Artist/Instructors: Stacy Hubbard and Kathy Shiroki
Saturday’s: February 1, 15, 22, 2025
Time: 10:30 AM-12:30 PM
Fee: $75 members/$105 not-yet members (included all 3 workshops)
Artists, art lovers, and writers are all welcome.
The Everyday workshop series is about embracing art as a daily practice of self-expression and social connection. Stacy, who is passionate about words, and Kathy, who is engaged with the visual arts, are collaborating to help you make art to share with your community. Participants will experiment with creative small-scale creations, journal-keeping, text-image combinations, and social networking through gifting.
Session 1: We’ll begin by examining selections from Charles Burchfield’s journals and considering the relation of his writings to his paintings. Then we’ll make a few small works of our own (drawings, paintings, or collages) that combine text and image with the purpose of giving these to others.
Session 2: We’ll experiment with painting, collaging, and drawing inspired by bits of poetry or other writings (borrowed or created).

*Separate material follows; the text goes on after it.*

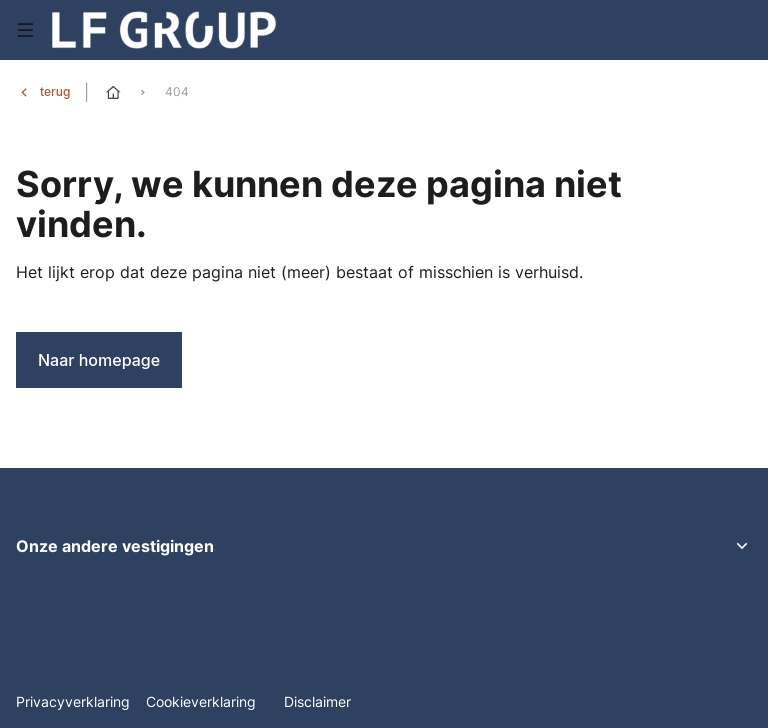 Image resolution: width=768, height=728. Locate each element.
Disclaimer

Session 3: We’ll continue exploring daily artmaking of various kinds as a discipline and an act of connecting with others.
Supply List:
If you have your own painting supplies, photographs, patterned bits of paper for collaging, please bring these. The museum will provide small pieces of paper to create on, additional painting, drawing, and collage supplies.
Stacy Hubbard
Stacy Hubbard is Associate Professor of English at the University of Buffalo and a scholar of American transcendentalism and modern poetry. She is also a watercolor learner who creates small daily paintings as a spur to creativity and as accompaniment to poems and other writings. She likes to send her paintings in the mail to friends and family, using artmaking to strengthen connections.
Kathy Shiroki
Kathy Shiroki is a Museum Educator at the Burchfield Penney Art Center and Adjunct faculty at SUNY Buffalo State. She is interested in the conversation between text and image, the creator and receiver, and the act of giving. She likes to create small works on her dining room table that become everyday souvenirs.